List tiles of data, sorted by cell.

load(tile[, measurements, dask_chunks, ...])

Load data for a cell/tile.

tile_sources(observations, group_by)

Split observations into tiles and group into source tiles

cell_observations(cell_index=None, geopolygon=None, tile_buffer=None, **indexers)[source]#

List datasets, grouped by cell.

Parameters
  • geopolygon (datacube.utils.Geometry) – Only return observations with data inside polygon.

  • tile_buffer ((float,float)) – buffer tiles by (y, x) in CRS units

  • cell_index ((int,int)) – The cell index. E.g. (14, -40)

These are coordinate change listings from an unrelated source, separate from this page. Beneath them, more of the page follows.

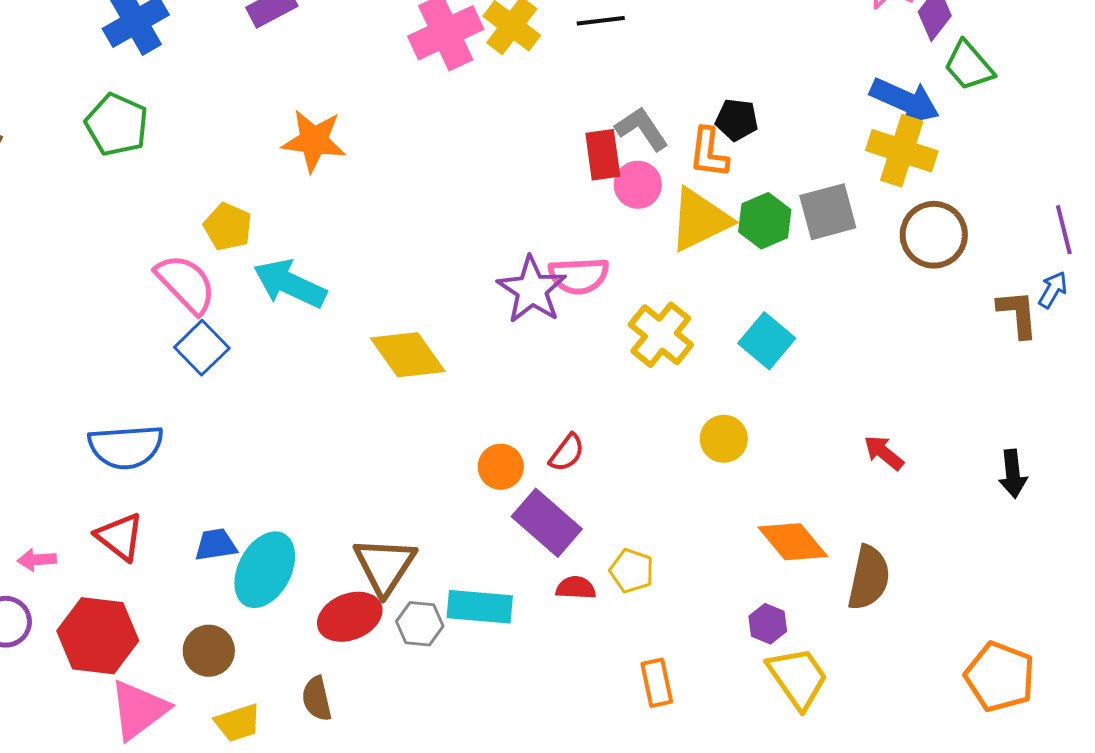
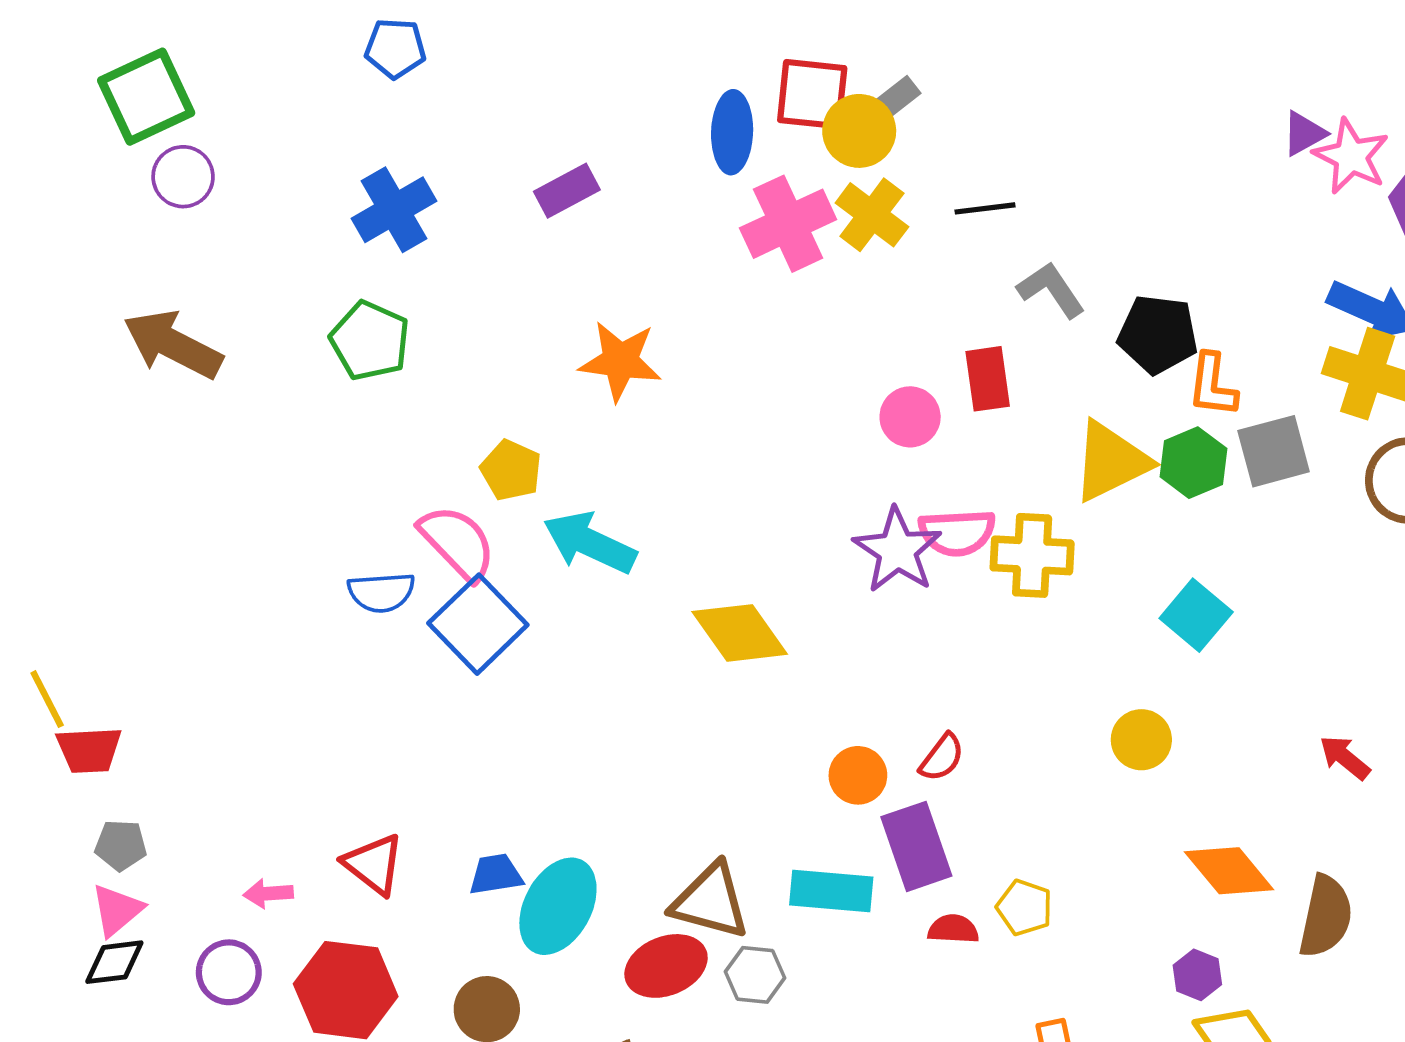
black pentagon: (737, 120) -> (1158, 334), size x1.5
gray L-shape: (642, 129) -> (1051, 290), moved
orange L-shape: (709, 153) -> (1213, 385), moved
pink circle: (638, 185) -> (910, 417), moved
yellow cross: (661, 335) -> (1032, 555), moved, turned -36
blue square: (202, 348) -> (478, 624), size x1.4
blue semicircle: (126, 447) -> (381, 592), moved, size x0.7
purple rectangle: (547, 523) -> (916, 846), turned 30
brown triangle: (385, 566) -> (710, 901), turned -48
cyan rectangle: (480, 607) -> (831, 891), moved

  • indexers – Query to match the datasets, see datacube.api.query.Query

Returns

Datsets grouped by cell index

Return type

dict[(int,int), list[datacube.model.Dataset]]

static group_into_cells(observations, group_by)[source]#

Group observations into a stack of source tiles.

Parameters
  • observations – datasets grouped by cell index, like from cell_observations()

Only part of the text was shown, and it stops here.